International advocacy organisation, Global Citizen, yesterday, launched a campaign: End Extreme Poverty Now, with a call on governments, corporations and citizens to break the cycle of extreme poverty.

The campaign is aimed at addressing the issue of extreme poverty focusing on three critical areas: empowerment of adolescent girls across the world, breaking systemic barriers that keep people trapped in poverty and taking action on climate change.

Supported by the Deputy Secretary-General of the United Nations, Amina Mohammed, President of the Republic of South Africa, Cyril Ramaphosa, President of Ghana, Nana Akufo-Addo, President of the Republic of Zambia, Hakainde Hichilema, Foreign Minister of Nigeria, Geoffrey Onyeama and Former Executive Director of UN Women, Dr. Phumzile Mlambo-Ngcuka, the campaign will feature a calendar of major global events.

These will include the presentation of the Global Citizen Prize, the Global Citizen NOW Leadership Summit, the 10th Anniversary Global Citizen Concert in both New York and Africa, and the Global Citizen G20 Summit, which will be held in Bali, Indonesia.

Throughout 2022, Global Citizen will also rally millions of citizens to demand that the world’s top political and business leaders stop delaying action with longer-term timelines and focus on what we need to do here and now.

Country Director, Global Citizen, Maimuna Maine, said in Lagos at the launch that the campaign will meet the needs of young women with immediate support for school meals, access to education, and health, including sexual and reproductive health services.
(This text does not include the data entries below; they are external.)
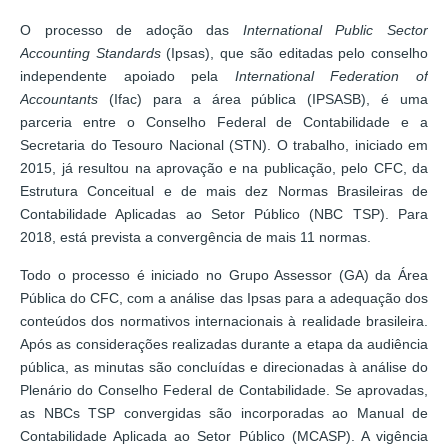
O processo de adoção das
International Public Sector
Accounting Standards
(Ipsas), que são editadas pelo conselho
independente apoiado pela
International Federation of
Accountants
(Ifac) para a área pública (IPSASB), é uma
parceria entre o Conselho Federal de Contabilidade e a
Secretaria do Tesouro Nacional (STN). O trabalho, iniciado em
2015, já resultou na aprovação e na publicação, pelo CFC, da
Estrutura Conceitual e de mais dez Normas Brasileiras de
Contabilidade Aplicadas ao Setor Público (NBC TSP). Para
2018, está prevista a convergência de mais 11 normas.
Todo o processo é iniciado no Grupo Assessor (GA) da Área
Pública do CFC, com a análise das Ipsas para a adequação dos
conteúdos dos normativos internacionais à realidade brasileira.
Após as considerações realizadas durante a etapa da audiência
pública, as minutas são concluídas e direcionadas à análise do
Plenário do Conselho Federal de Contabilidade. Se aprovadas,
as NBCs TSP convergidas são incorporadas ao Manual de
Contabilidade Aplicada ao Setor Público (MCASP). A vigência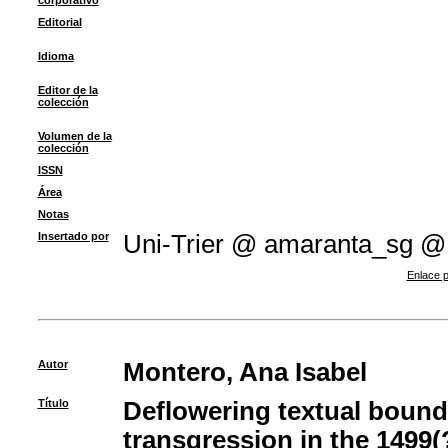
corporativo
Editorial
Idioma
Editor de la
colección
Volumen de la
colección
ISSN
Área
Notas
Insertado por
Uni-Trier @ amaranta_sg @
Enlace p
Autor
Montero, Ana Isabel
Título
Deflowering textual bounda
transgression in the 1499(?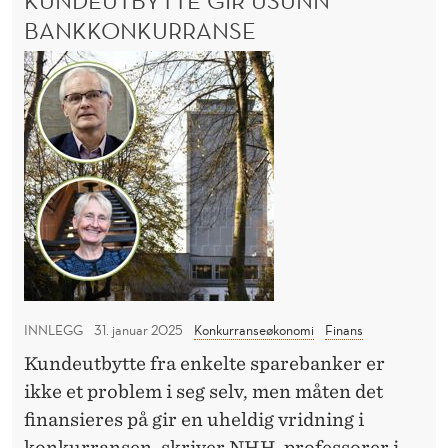
KUNDEUTBYTTE GIR USUNN
l
A
L
BANKKONKURRANSE
s
T
o
K
E
s
N
u
B
s
n
E
f
d
R
r
e
G
a
,
u
F
N
t
R
o
b
E
r
L
y
S
g
t
O
INNLEGG
31. januar 2025
Konkurranseøkonomi
Finans
e
t
S
Kundeutbytte fra enkelte sparebanker er
s
e
S
ikke et problem i seg selv, men måten det
p
F
g
R
finansieres på gir en uheldig vridning i
r
i
A
konkurransen, skriver NHH-professorer i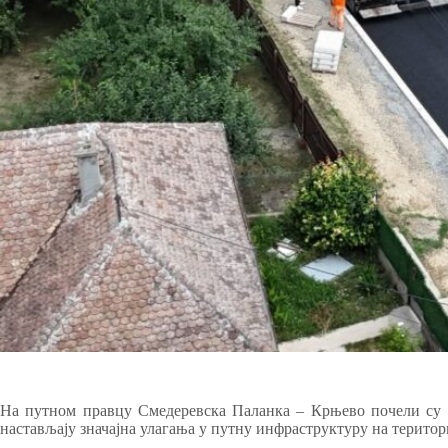
На путном правцу Смедеревска Паланка – Крњево почели су 
настављају значајна улагања у путну инфраструктуру на терито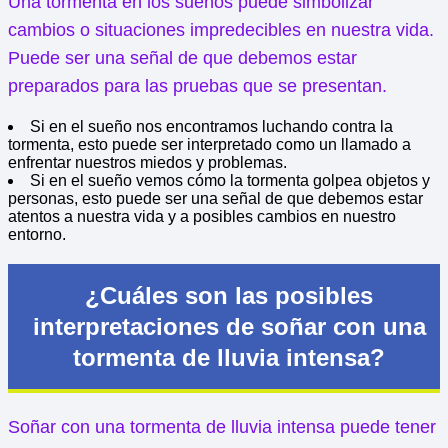
Una tormenta en los sueños puede simbolizar
cambios o situaciones impredecibles en nuestra vida.
Puede ser una señal de que debemos estar
preparados para las pruebas que se presentan.
Si en el sueño nos encontramos luchando contra la
tormenta, esto puede ser interpretado como un llamado a
enfrentar nuestros miedos y problemas.
Si en el sueño vemos cómo la tormenta golpea objetos y
personas, esto puede ser una señal de que debemos estar
atentos a nuestra vida y a posibles cambios en nuestro
entorno.
¿Cuáles son las posibles
interpretaciones de soñar con una
tormenta de lluvia intensa?
Soñar con una tormenta de lluvia intensa puede tener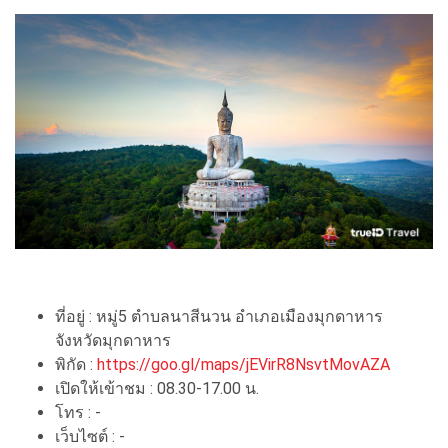
ที่อยู่ : หมู่5 ตำบลนาสีนวน อำเภอเมืองมุกดาหาร
จังหวัดมุกดาหาร
พิกัด :
https://goo.gl/maps/jEVirR8NsvtMovAZA
เปิดให้เข้าชม : 08.30-17.00 น.
โทร : -
เว็บไซต์ : -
Speaking on breaking the systemic barrier in the health sector to end poverty, Chief Executive Officer, HelpMum, Dr. Abiodun Adereni, said the nation’s primary healthcare centres (PHCs) need to be functional. “Currently, in Nigeria, we have about 30,000 PHCs and only 20 per cent of these are functional.”

On breaking systemic barrier to food security, nutrition, and livelihoods, the founder, of Lagos Food Bank, Michael Sunbola, said food security should be prioritised by directing significant climate adaptation resources to rural communities and smallholder farmers.

Executive Director, Enough is Enough (EiE), Yemi Adamolekun, emphasised on political education, urging all non-governmental organisations to pay attention to government policies and governance issues as their interventions would help the citizenry make informed decisions.

Expressing his support for the initiative, Foreign Affairs Minister, Geoffrey Onyeama, said: “It is alarming to learn that even during the COVID-19 pandemic, the very rich were getting richer and the very poor, poorer. This is untenable and a threat to the future of mankind. Global Citizen is right; we must be our brothers’ keepers. We must act right now!”